Now, I’m about to let all the ladies in on a little known fact. So, listen up ladies. This is the key to the typical man. Yes, I said THE KEY and I’m not exaggerating.
Most men – in fact, I would venture to say the vast majority of men – are praise-acorn chasing squirrels. They want it. They thrive on it. I believe they need it. Praise. Encouragement. Support. Faith. Respect. They collect them and hoard them away like acorns as if facing an impending eternal winter.
Withholding it from him is like freezing the acorn in a glacier. That’s harsh.
But, criticizing him is like destroying the acorn right in front of him. If the criticism is bad enough, then you’re reaching into his stored up stash of positivity and destroying it too.
I’m not exaggerating.
I’m 100% serious right now.
This is the real deal.
Criticism is like kryptonite to a man.
It can show up in a look you give him, in your body language, in a sigh, in your tone of voice, in the words you choose to use, in your overall interaction with him.
This might not make sense to you. You probably don’t think it’s that bad or that you do it that much or that it affects him that deeply. Here’s the truth – it is that bad; you do it more than you think; and it does affect him deeply.
Consider what your acorn is instead. Maybe it’s affection. Maybe it’s compliments. Maybe it’s help around the house or with the kids. Maybe it is time alone with him. Maybe it is actual, meaningful conversation. Whatever it is for you – that thing that drives you, that you crave more of, that you store up like those acorns before an impending eternal winter – bring it to mind.
Picture what it feels like to get one. Imagine what it feels like to have one withheld just out of reach. Remember what it felt like to have it destroyed in front of you or, worse, to have what you had saved up demolished in one shot.
Just because you hunt different acorns, doesn’t mean his are any less valuable.

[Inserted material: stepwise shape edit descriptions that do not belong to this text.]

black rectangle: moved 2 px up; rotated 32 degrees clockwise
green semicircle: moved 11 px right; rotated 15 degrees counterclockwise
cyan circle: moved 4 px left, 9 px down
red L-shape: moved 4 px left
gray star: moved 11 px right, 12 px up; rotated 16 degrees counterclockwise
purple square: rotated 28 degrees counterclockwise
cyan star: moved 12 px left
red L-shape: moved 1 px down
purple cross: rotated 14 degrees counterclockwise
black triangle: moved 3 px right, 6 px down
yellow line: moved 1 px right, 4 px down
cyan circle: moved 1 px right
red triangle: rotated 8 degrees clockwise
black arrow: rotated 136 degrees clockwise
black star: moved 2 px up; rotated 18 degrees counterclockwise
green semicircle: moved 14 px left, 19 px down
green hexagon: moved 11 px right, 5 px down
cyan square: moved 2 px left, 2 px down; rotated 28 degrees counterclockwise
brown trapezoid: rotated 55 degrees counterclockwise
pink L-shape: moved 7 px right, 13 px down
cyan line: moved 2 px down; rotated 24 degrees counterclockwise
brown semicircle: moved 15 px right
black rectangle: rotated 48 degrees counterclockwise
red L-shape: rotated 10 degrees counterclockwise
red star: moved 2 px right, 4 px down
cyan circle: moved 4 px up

Quit trying to feed him your kind of acorn and instead realize that you have an endless supply of his kind right inside of you. You have kind words. You have praise. You have encouragement. You have respect that you can give your man any time you want.
The question is, are you willing? Are you willing to be mindful of what your man needs? Are you willing to serve him by giving him what he needs? Are you willing to pause your own fervid hunt for affection-acorns in order to contribute to his hunt for praise-acorns?
In my humble opinion, it really ultimately comes down to what kind of man you want to have – one that is well-fed and confident because of his plentiful store of acorns or one that is angry, defensive, starving and also highly unmotivated to share with you the stash of your kind of acorns that he carries around inside of him.